Document layout analysis data
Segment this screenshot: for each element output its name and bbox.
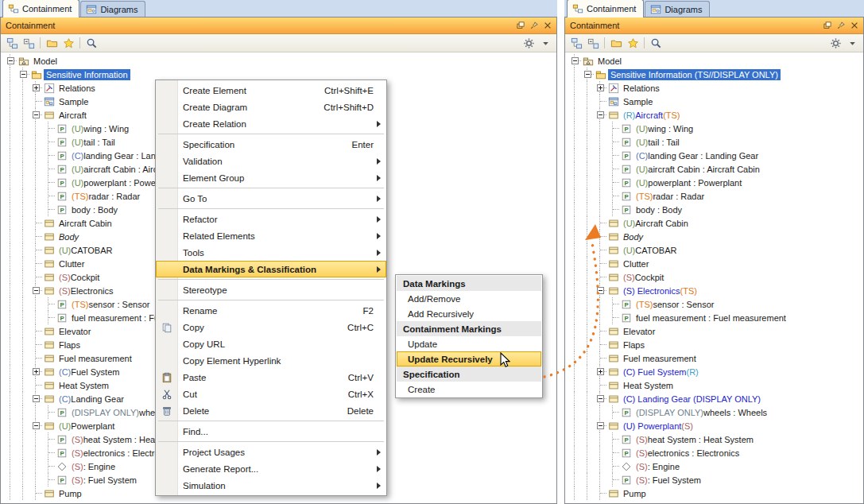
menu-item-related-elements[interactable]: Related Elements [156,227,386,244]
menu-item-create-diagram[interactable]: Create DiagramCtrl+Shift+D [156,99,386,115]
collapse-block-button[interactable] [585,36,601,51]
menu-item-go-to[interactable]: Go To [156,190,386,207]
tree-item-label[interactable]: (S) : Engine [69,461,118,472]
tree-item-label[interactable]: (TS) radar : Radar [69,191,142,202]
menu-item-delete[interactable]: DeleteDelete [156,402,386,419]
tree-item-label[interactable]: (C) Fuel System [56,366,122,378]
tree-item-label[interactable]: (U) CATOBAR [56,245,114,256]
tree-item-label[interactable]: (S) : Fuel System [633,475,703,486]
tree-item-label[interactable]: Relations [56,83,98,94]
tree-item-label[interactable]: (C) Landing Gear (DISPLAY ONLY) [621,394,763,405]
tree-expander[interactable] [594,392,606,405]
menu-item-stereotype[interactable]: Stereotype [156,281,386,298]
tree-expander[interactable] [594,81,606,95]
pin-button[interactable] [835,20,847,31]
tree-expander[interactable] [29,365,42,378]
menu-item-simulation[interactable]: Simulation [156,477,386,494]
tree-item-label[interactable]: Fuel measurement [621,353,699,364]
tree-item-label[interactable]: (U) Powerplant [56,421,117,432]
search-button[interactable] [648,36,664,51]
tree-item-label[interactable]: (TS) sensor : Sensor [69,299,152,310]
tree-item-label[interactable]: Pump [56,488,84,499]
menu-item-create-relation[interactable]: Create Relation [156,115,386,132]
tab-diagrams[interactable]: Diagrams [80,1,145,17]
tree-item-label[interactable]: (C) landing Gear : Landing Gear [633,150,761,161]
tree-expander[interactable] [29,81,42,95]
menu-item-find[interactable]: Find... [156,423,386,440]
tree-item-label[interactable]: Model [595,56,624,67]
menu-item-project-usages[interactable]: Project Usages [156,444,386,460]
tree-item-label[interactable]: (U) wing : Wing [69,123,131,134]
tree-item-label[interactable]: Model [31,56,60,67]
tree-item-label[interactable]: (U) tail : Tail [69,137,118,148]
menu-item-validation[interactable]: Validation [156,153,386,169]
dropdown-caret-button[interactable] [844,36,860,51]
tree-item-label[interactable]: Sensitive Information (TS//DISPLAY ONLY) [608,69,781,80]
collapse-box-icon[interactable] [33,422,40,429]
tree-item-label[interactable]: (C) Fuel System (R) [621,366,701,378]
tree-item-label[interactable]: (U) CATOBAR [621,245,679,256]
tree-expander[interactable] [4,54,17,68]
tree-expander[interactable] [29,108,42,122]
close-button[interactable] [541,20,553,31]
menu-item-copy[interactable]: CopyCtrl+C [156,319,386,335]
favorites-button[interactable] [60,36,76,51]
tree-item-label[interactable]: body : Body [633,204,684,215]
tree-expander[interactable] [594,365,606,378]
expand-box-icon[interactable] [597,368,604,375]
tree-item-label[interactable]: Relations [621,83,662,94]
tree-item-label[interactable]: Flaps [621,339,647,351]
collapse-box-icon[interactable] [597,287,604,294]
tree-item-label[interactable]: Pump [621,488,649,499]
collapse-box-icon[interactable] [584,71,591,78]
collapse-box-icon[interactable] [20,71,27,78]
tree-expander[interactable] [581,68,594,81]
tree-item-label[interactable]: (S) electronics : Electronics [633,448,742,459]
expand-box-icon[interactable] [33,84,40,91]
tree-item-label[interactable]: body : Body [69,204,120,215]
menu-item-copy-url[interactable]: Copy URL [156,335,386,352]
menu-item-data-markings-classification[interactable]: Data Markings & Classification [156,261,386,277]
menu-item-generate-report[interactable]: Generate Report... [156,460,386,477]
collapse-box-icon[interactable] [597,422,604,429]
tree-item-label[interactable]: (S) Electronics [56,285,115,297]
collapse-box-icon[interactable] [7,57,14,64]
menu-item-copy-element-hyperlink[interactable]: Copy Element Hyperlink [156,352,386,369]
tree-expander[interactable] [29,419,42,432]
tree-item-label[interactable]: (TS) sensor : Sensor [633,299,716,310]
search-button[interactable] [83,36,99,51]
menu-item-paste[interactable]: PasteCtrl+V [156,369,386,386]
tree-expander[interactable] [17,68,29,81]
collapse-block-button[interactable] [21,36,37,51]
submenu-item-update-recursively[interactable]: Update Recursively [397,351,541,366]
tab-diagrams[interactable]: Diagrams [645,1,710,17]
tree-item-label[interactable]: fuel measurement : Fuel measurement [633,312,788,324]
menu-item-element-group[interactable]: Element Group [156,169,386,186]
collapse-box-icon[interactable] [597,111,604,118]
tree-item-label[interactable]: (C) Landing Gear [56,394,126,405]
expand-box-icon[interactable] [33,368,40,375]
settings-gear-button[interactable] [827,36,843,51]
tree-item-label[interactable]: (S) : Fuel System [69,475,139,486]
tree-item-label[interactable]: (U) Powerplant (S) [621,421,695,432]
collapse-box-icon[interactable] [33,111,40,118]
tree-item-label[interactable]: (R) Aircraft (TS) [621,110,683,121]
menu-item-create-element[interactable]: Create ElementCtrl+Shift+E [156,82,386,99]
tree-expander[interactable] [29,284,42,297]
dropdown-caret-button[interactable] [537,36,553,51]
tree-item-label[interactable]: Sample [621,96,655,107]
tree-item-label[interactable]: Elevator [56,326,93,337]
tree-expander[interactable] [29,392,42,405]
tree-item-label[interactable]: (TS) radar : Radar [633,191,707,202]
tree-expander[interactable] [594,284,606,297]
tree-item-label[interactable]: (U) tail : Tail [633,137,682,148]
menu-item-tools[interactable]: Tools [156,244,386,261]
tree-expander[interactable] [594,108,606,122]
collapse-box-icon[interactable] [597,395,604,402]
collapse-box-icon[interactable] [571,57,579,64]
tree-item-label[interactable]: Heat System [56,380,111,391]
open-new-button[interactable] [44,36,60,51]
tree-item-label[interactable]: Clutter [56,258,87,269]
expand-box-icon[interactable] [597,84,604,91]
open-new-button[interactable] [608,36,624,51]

▸ **ABOUT THIS TASK**:
Across the entries, how many lines hold the word "Landing"? Say only the number.

▸ **RESULT OF THIS TASK**:
3